佐久の集落は、地震の後も順調に進んでいた。苗は青々と茂り、浅間山から吹く風に揺れていた。


佐久の集落の移動するグループのオヤジは、何処にいたのだろうか?


柏崎や長岡の動きを確認したあと、自分の生まれた故郷とも呼べる場所にいた。

頸城川の支流、保倉川の左岸にある小屋であった。

そこは、かつては、山奥で暮らしていた縄文部落から逃れてきた者たちが、移住してきた場所であり、ウラジオストークより北側のの大陸から漂流してきたものの子孫か、そこに、そのまま住んでいた。

そこは、春から夏にかけて、漁で暮らすような場所であったが、食べ物が豊かで、暮らすのが楽な場所でもあった。


移動するグループは、この時も、まだ幾つかあったが、南を渡り歩いているグループとの待ち合わせで、ここに来ていた。


「佐久の巫女様の様子はどうだ。」

「巫女様は、新しい巫女が継いでいる。浅間山の婆様の助けで、安定しておるよ」

「ほう、戸隠の巫女様の所に行ったと聞いていたが」

「ほう、それはひとつ前の巫女様の時じゃ。それも、浅間山の婆様からの進言じゃった」

「そうか、それにしても直江津王国の力が凄いの、この間、南の国に行った時、色々聞かれての、米の事などを話してたら、直江津王国の米は取れる量が違うらしい。」

「どうしてそんな事を分かるんかいの」

「直江津王国の人間が、話したらしい。南の国から、密かに手が入ってるらしいぞ」

「ほう、そうかい」

佐久の集落の移動するグループのオヤジは、自分たちがしている事は黙って、大きく頷くのである。

「では、また、話があったら、また来てくれ」


佐久の集落の移動するグループのオヤジは、戸隠、川前の集落に寄って、佐久の集落へ戻って行った。


佐久の集落では、巫女が神殿の中で火を焚き、祈りを捧げていた。

侍女達が、囲んで、足を押し付け、ドンドンと叩きながら、舞っていた。


浅間山の婆様から見るのじゃと諭され、移動するグループが、それを可視化していた。オヤジが新しい巫女たちの祈りの場を訪ねた。


「巫女さま、就任、おめでとうございます。息子から長岡の事を聞いたので、挨拶もせず、急いで走りました。先代様のご指示で、至る所に作った情報の窓口は、しっかり動いております。」

長が、先代を連れて入ってきた。

「オヤジ、ご苦労だった。」

「はあ、戻りました。」

「婆様のお話に、長岡の水害の余波が気になっていました。いかがでしたか?」

先代が聞いた。オヤジが畏まって、話し始める。

「長岡の被害は、主に米に限定していたようです。それも、直江津王国により支援が動きました。

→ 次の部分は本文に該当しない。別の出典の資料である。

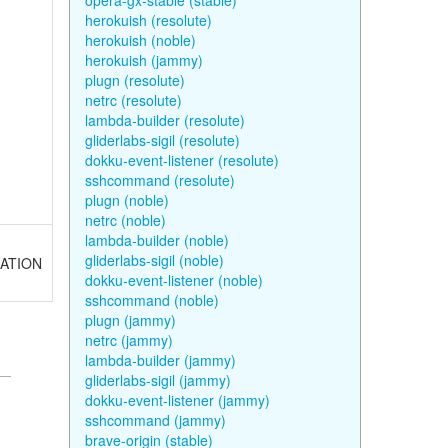
opera-gx-stable (stable)
herokuish (resolute)
herokuish (noble)
herokuish (jammy)
plugn (resolute)
netrc (resolute)
lambda-builder (resolute)
gliderlabs-sigil (resolute)
dokku-event-listener (resolute)
sshcommand (resolute)
plugn (noble)
netrc (noble)
lambda-builder (noble)
gliderlabs-sigil (noble)
NUATION
dokku-event-listener (noble)
sshcommand (noble)
plugn (jammy)
netrc (jammy)
lambda-builder (jammy)
gliderlabs-sigil (jammy)
dokku-event-listener (jammy)
sshcommand (jammy)
brave-origin (stable)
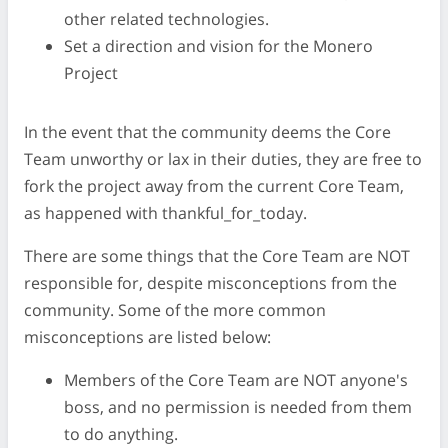
other related technologies.
Set a direction and vision for the Monero
Project
In the event that the community deems the Core
Team unworthy or lax in their duties, they are free to
fork the project away from the current Core Team,
as happened with thankful_for_today.
There are some things that the Core Team are NOT
responsible for, despite misconceptions from the
community. Some of the more common
misconceptions are listed below:
Members of the Core Team are NOT anyone's
boss, and no permission is needed from them
to do anything.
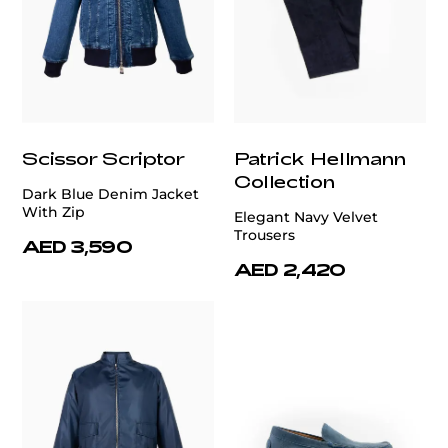
Scissor Scriptor
Patrick Hellmann
Collection
Dark Blue Denim Jacket
With Zip
Elegant Navy Velvet
Trousers
AED 3,590
AED 2,420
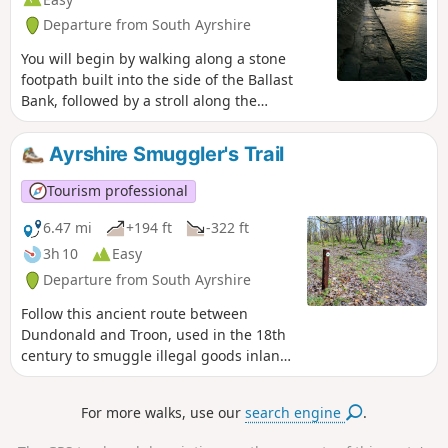
Departure from South Ayrshire
You will begin by walking along a stone
footpath built into the side of the Ballast
Bank, followed by a stroll along the
promenade towards Troon South Beach
where there is an excellent play park for the
Ayrshire Smuggler's Trail
kids to enjoy. On the return, try the path
across the top of the Ballast Bank instead –
Tourism professional
you will be treated to spectacular views
across the Firth of Clyde on a clear day.
6.47 mi
+194 ft
-322 ft
3h 10
Easy
Departure from South Ayrshire
Follow this ancient route between
Dundonald and Troon, used in the 18th
century to smuggle illegal goods inland!
It covers a varied terrain including
woodland paths, tarmac roads, grass
For more walks, use our
search engine
.
and sand. You will pass a quiet
reservoir, walk through Fullarton Woods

それと、別の移動するグループからの情報で、直江津王国の米作は、作られる量がよそに比べて多いそうです。南の国が、しっかり見ていました。」

「さすがだな。」

長が、大きく頷いた。すると先代が、険しい顔でオヤジに聞いた。

「南の国は、王様に声をかけているのでしょうか?」

「様子見のようです。今、いろいろと調べているようです」

南の国が動いてくると、周りが大きく動く。そんな、危機感を感じていた。

「いまは、大丈夫でしょう。直江津は、それだけ大きいです」

「国と国が争うのでしょうか?」

先代の巫女が、また聞く。それにオヤジが答える。

「我らの世界では争いはなかった。だがいまは、新たな弥生集落が増え、縄文の暮らしは影を潜めた」

「父が、以前申したましたが、王族の方々は、海の向こうから来られた方々で、そこの争いから逃れて来られたそうです。」

「なるほど、しっかり見届けないと行けない」

先代が、小さく吐き出すように言った。

外の夕日が赤く輝いていた。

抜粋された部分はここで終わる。